TO DO: The answer must be every line from the listing that holds the string "types".

SOURCE RECORDS:
<<<<
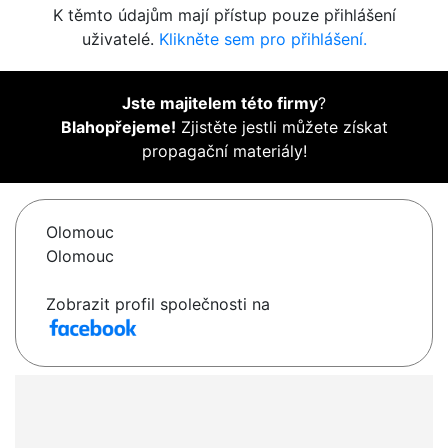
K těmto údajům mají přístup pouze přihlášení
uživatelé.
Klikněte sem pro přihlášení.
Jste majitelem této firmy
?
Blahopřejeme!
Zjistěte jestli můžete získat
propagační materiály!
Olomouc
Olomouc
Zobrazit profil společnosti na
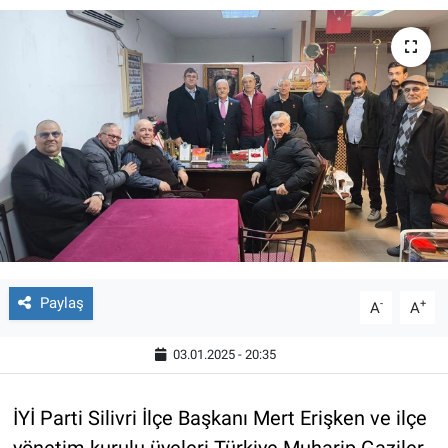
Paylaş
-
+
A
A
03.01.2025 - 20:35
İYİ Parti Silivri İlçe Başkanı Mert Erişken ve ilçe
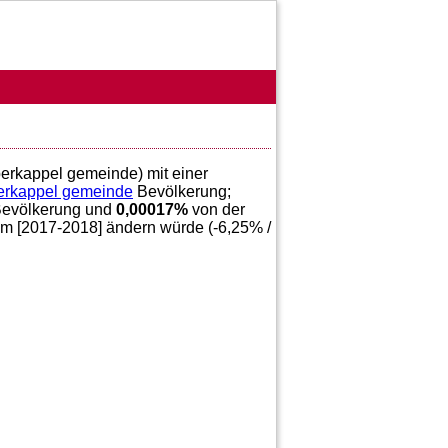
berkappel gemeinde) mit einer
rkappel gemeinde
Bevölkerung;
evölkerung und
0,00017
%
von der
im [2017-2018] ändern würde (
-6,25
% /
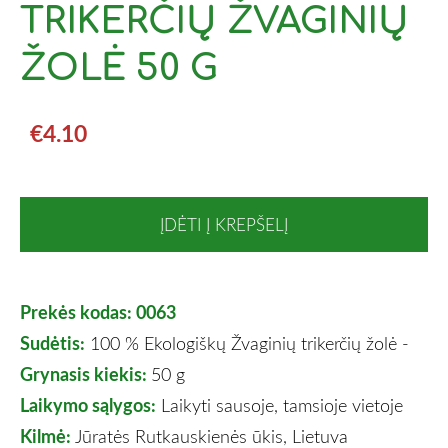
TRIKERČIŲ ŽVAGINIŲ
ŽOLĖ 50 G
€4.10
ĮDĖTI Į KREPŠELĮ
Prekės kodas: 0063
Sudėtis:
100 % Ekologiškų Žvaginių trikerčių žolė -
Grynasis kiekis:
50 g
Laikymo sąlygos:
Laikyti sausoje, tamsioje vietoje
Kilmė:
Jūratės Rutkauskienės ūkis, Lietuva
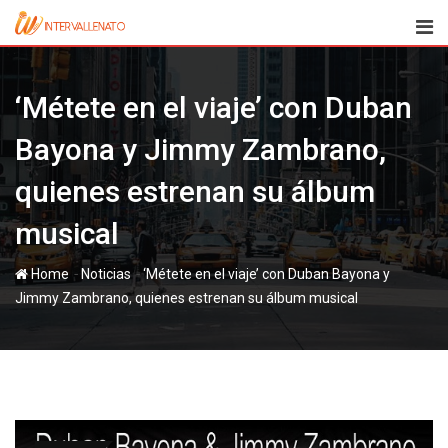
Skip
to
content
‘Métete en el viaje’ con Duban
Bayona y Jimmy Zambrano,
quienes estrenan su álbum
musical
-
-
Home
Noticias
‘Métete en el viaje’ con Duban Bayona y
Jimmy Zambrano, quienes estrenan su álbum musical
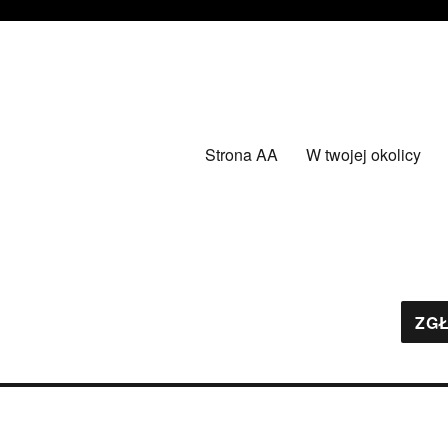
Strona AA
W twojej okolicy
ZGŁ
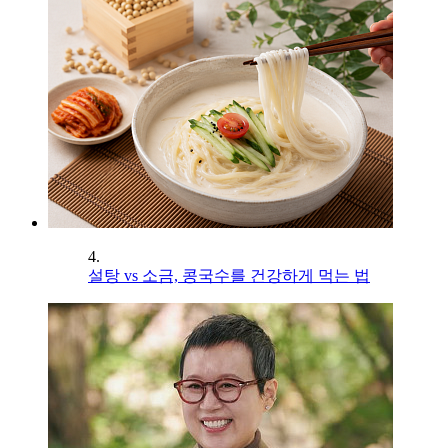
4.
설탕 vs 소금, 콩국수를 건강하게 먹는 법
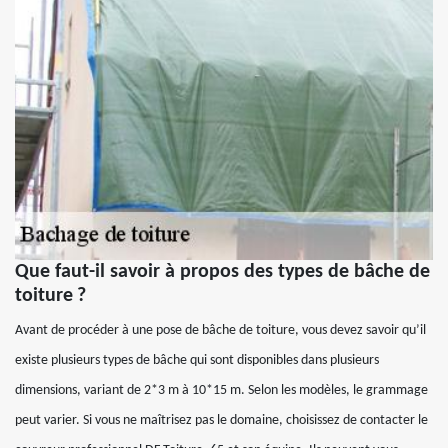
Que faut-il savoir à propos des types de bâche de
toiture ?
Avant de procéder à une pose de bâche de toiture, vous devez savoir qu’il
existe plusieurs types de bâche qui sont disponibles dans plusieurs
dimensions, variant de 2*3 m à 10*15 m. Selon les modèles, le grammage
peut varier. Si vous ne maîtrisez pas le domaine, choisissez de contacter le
>>>>
<<<<
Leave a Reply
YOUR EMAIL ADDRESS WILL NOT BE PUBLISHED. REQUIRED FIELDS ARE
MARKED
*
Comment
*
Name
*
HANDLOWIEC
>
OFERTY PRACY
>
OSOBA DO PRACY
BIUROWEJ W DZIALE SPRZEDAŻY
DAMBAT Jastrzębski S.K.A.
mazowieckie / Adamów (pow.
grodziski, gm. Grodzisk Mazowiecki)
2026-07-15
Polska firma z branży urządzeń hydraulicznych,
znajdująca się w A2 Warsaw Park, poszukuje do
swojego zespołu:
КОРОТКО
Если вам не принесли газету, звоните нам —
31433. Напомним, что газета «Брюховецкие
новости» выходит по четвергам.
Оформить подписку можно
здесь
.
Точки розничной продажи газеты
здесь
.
>>>>
EXERCISE RESPONSE:
Que faut-il savoir à propos des types de bâche de
existe plusieurs types de bâche qui sont disponibles dans plusieurs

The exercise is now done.